Why? Because we have read much on this and we know that many fine Christians who love the Lord and the Bible have taught other things — including such things as conditional immortality and annihilationism. (I do not speak here for universalists, for that I’m not.) Maybe they are wrong, but they deserve to be listened to.

Why? Because we think the logic of an eternal punishment for a finite sin and a finite human seems inconsistent — and we believe with many that humans simply cannot — in space and time — commit infinite sin and that finite sins against an infinite God are still not infinite sins.

Why? Because we cannot bear the thought of humans we love or know or speak with or have known or know about will spend Eternity in such graphic pain and misery. Those who love their neighbors, at least as much as themselves, cannot look with glee or triumphalism or joy and vindictiveness on Dark Places. We can imagine the horror and it terrifies.

Why? Because we know the grandeur of God’s embracing grace, we know the glory of that grace, and we wonder if maybe, somehow, God might even turn hell inside out and upside down — even though we do not understand it or comprehend how it might be just or know how it would be good. We are among those who fell the pull of God’s final grace — the way Paul feels its glorious pull in Romans 5.

Why? Because we know the ground of reality is the perichoresis, God’s interpenetrating love and mutual indwelling of the Trinity in love — which has been a consistent theme from Gregory of Nyssa to Jonathan Edwards to Miroslav Volf, and we wonder if God’s Love might be able to turn human sinfulness into divine grace and glory. And we want that Love to hold our hearts in its embracing grace.

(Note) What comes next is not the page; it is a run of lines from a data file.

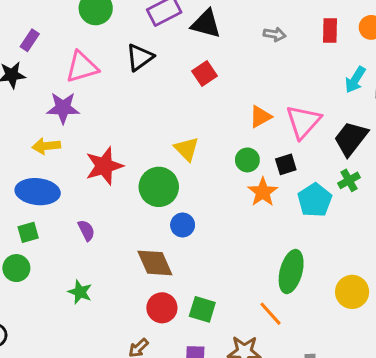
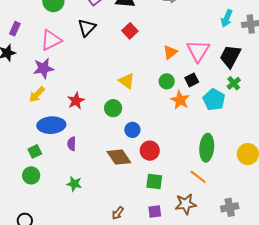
yellow arrow: (46, 146) -> (37, 94), turned -30
red star: (104, 166) -> (76, 101), size x0.7
green circle: (159, 187) -> (113, 108), size x0.7
blue ellipse: (38, 192) -> (51, 125), moved
purple semicircle: (86, 230) -> (72, 144), turned -144
red circle: (162, 308) -> (150, 151), moved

Why? Because we know that the Old Testament does not speak of hell, because we know that what many say about hell is rooted in passages that are about God’s historical judgments — in time, in space, on earth, judgments against his people’s unfaithfulness, and because we know that many people today think Jesus was speaking about 70 AD in Mark 13 (parallels) and that the parables attached to that chapter might be speaking of that in-time, in-space, in-history judgment against Jerusalem and because we know that we could be wrong about this interpretation too (but maybe not), and because there is not as much in the New Testament about hell as there is about historical judgment, and because the one book that seems to talk so much about it — Revelation — is front to back apocalyptic and metaphor and imagery and symbolism and we just wonder, if maybe even judgment imagery ought not to be taken too literally.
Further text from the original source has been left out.